Serelaxin (recombinant human relaxin-2 hormone; RLX-2) had raised expectations as a new medication for cardiovascular diseases. Evidence from preclinical studies indicated that serelaxin has chronotropic, inotropic, and anti-arrhythmic actions on the myocardium and cardioprotective effects mediated by vasodilation, angiogenesis, and inhibition of inflammation and fibrosis. However, clinical trials with serelaxin in patients with acute heart failure (AHF) gave inconclusive results. A critical reappraisal of the comprehensive cardiovascular actions of serelaxin clearly delineates acute myocardial infarction (AMI) as a feasible therapeutic target. Serelaxin acts at multiple levels on the pathogenic mechanisms of AMI and previous in vivo studies suggest that its administration at reperfusion affords myocardial salvage. Thus, serelaxin could be an effective adjunctive medical therapy to coronary angioplasty.

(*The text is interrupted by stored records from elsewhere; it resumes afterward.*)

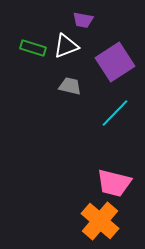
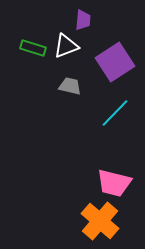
purple trapezoid: rotated 95 degrees counterclockwise
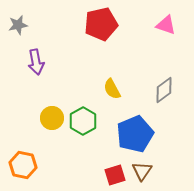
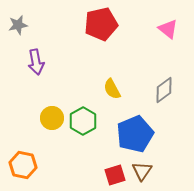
pink triangle: moved 2 px right, 4 px down; rotated 20 degrees clockwise
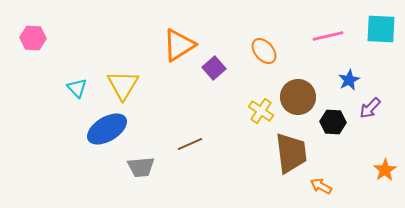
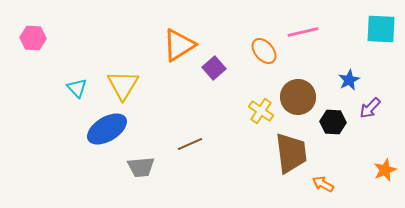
pink line: moved 25 px left, 4 px up
orange star: rotated 10 degrees clockwise
orange arrow: moved 2 px right, 2 px up
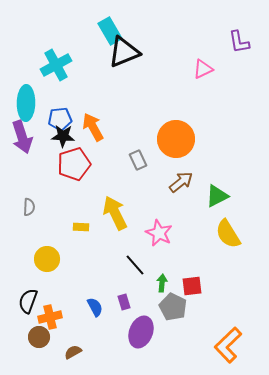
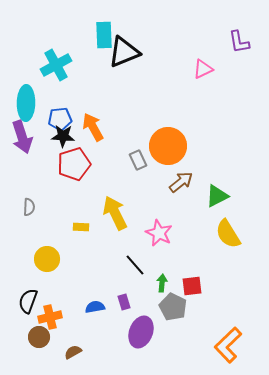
cyan rectangle: moved 6 px left, 4 px down; rotated 28 degrees clockwise
orange circle: moved 8 px left, 7 px down
blue semicircle: rotated 72 degrees counterclockwise
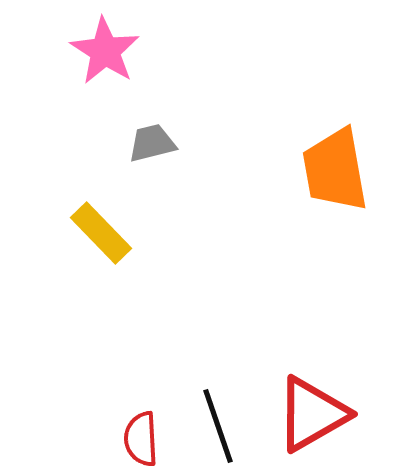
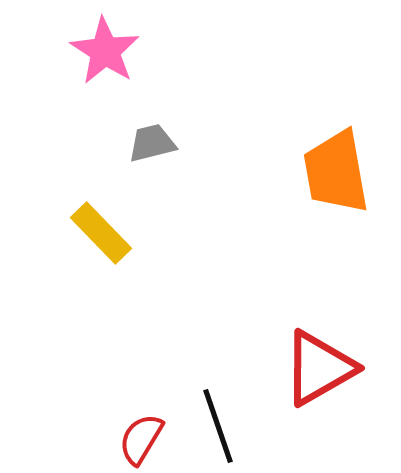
orange trapezoid: moved 1 px right, 2 px down
red triangle: moved 7 px right, 46 px up
red semicircle: rotated 34 degrees clockwise
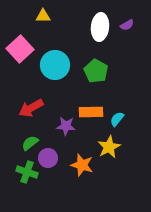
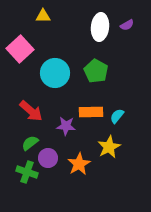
cyan circle: moved 8 px down
red arrow: moved 3 px down; rotated 110 degrees counterclockwise
cyan semicircle: moved 3 px up
orange star: moved 3 px left, 1 px up; rotated 25 degrees clockwise
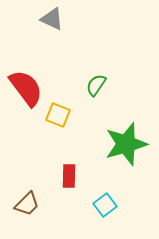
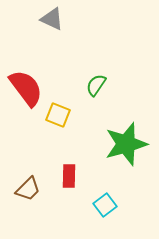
brown trapezoid: moved 1 px right, 15 px up
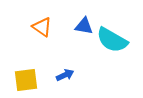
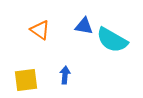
orange triangle: moved 2 px left, 3 px down
blue arrow: rotated 60 degrees counterclockwise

Serelaxin（重组人松弛素 2 激素；RLX-2）作为一种新的心血管疾病药物引起了人们的期望。来自临床前研究的证据表明，serelaxin 对心肌具有变时性、正性肌力和抗心律失常作用，并具有由血管舒张、血管生成和抑制炎症和纤维化介导的心脏保护作用。然而，在急性心力衰竭 (AHF) 患者中使用 Serelaxin 的临床试验给出了不确定的结果。对 serelax 综合心血管作用的批判性重新评估清楚地将急性心肌梗死 (AMI) 定为可行的治疗靶点。Serelaxin 在多个水平上作用于 AMI 和以前的体内致病机制研究表明，再灌注时给予它可以挽救心肌。因此，serelaxin 可能是冠状动脉成形术的有效辅助药物治疗。